EXERCISE INPUT section start

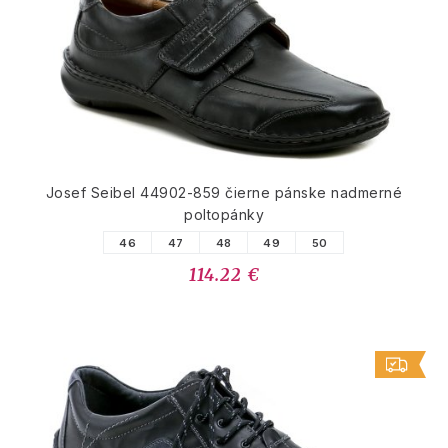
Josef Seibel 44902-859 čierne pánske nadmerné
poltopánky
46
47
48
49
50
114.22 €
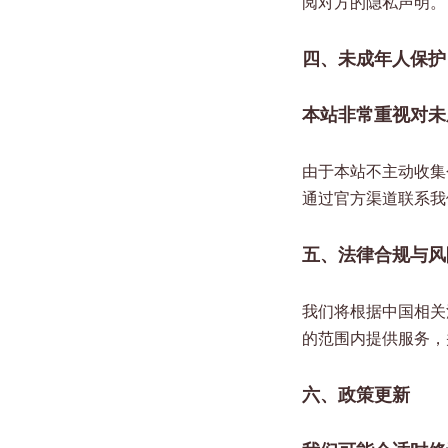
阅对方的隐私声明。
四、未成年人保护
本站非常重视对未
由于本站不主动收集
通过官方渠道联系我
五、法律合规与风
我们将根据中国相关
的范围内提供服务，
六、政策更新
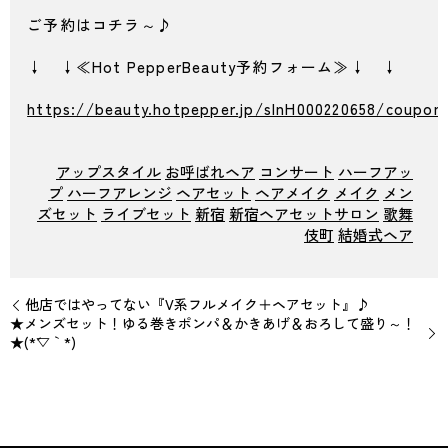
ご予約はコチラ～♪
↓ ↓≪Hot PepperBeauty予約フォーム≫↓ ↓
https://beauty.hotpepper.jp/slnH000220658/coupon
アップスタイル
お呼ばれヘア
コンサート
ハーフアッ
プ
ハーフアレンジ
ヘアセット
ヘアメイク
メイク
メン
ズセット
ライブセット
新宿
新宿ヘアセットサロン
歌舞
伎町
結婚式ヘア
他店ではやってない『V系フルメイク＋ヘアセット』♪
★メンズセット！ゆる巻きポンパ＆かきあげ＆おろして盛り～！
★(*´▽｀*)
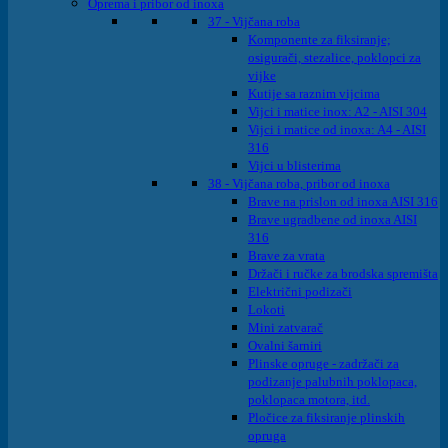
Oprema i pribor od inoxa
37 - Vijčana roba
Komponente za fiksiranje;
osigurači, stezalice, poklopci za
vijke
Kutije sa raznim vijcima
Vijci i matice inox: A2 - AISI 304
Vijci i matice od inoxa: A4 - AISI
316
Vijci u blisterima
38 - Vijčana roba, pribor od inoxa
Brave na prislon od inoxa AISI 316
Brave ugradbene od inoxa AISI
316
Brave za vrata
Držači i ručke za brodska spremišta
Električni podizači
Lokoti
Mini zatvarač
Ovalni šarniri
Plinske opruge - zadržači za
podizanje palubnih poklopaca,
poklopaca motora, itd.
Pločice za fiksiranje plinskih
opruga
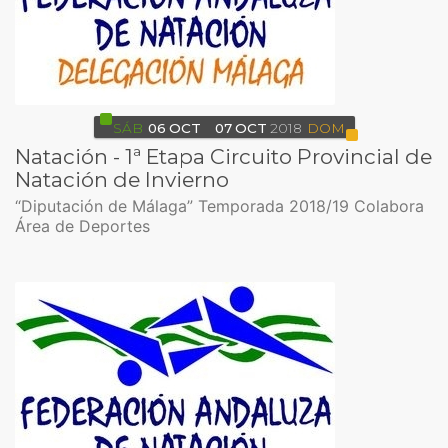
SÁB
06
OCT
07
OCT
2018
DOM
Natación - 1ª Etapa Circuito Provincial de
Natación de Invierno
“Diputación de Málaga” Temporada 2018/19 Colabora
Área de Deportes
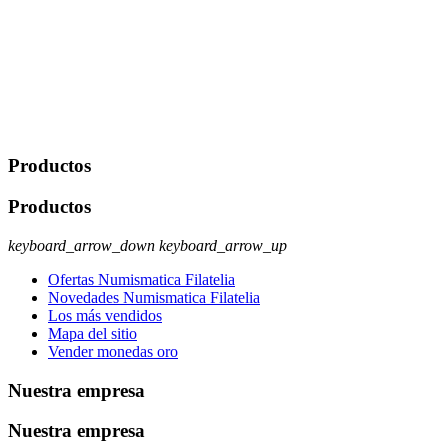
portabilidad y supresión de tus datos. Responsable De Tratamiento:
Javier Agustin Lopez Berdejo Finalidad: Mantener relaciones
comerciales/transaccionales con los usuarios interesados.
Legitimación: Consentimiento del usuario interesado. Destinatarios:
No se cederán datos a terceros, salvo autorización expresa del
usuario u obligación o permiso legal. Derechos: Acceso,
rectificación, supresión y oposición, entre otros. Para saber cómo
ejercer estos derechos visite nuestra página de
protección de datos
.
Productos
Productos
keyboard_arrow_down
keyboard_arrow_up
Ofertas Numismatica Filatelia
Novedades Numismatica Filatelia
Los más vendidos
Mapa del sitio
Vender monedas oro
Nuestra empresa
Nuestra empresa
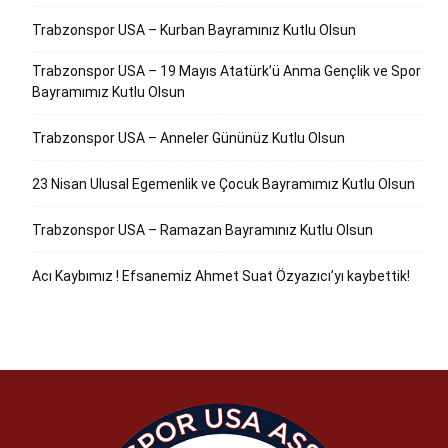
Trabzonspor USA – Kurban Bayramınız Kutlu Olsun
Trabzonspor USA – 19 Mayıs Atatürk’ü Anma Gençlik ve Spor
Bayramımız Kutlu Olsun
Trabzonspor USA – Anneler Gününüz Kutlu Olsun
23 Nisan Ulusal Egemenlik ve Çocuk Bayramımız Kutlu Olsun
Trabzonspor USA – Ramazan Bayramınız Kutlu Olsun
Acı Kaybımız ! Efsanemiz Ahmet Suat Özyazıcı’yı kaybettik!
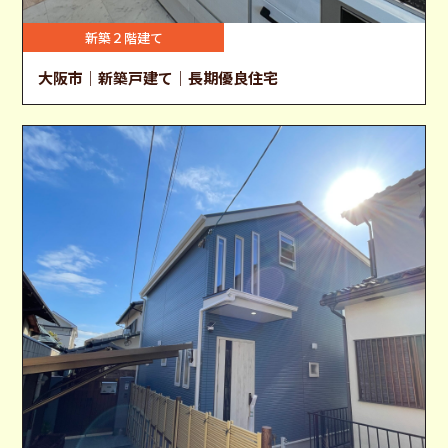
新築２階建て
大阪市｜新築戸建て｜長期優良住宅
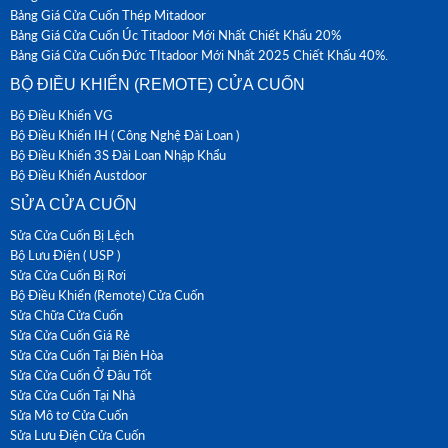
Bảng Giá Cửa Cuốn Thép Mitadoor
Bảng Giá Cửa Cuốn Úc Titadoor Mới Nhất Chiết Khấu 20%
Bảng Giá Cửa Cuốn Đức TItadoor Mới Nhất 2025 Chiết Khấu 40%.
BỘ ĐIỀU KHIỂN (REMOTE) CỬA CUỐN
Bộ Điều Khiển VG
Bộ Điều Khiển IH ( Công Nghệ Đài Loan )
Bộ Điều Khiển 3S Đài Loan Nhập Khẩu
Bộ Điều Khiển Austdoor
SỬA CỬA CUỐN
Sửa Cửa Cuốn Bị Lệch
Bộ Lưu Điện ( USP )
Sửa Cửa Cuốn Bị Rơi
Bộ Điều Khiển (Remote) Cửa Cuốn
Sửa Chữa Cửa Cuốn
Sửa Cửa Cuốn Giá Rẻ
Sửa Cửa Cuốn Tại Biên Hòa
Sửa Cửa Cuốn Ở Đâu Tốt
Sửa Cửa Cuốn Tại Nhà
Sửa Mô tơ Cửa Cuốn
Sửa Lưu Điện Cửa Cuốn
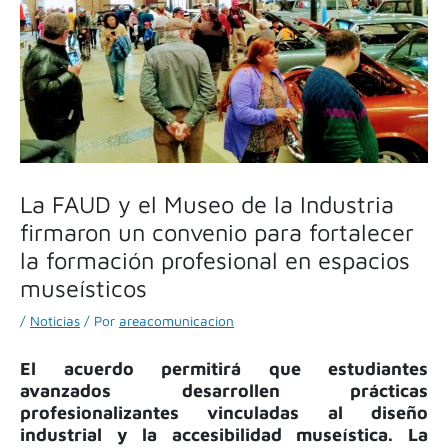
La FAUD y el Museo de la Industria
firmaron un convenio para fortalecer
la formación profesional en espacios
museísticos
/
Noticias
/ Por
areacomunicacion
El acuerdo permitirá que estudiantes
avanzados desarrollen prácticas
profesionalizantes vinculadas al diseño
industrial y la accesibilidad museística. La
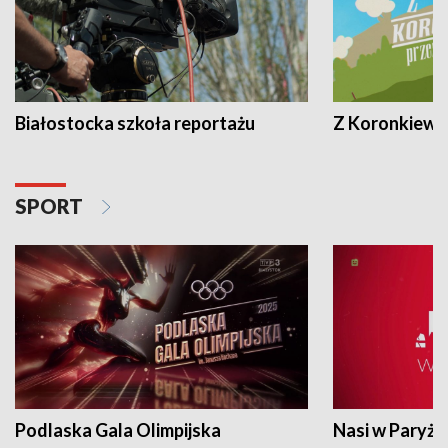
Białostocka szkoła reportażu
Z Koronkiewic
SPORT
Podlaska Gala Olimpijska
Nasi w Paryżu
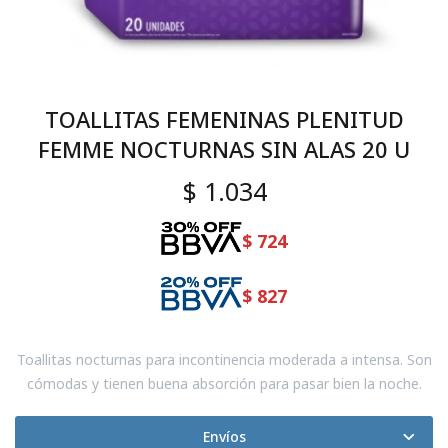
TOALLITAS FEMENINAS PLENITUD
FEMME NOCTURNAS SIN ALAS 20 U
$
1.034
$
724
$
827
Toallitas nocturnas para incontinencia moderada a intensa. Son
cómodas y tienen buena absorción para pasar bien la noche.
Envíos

EXERCISE INPUT section end

- [ACTIVITY] Pull every line containing the word "Loan" out of the entries above.

- [TASK RESULT]
Bộ Điều Khiển IH ( Công Nghệ Đài Loan )
Bộ Điều Khiển 3S Đài Loan Nhập Khẩu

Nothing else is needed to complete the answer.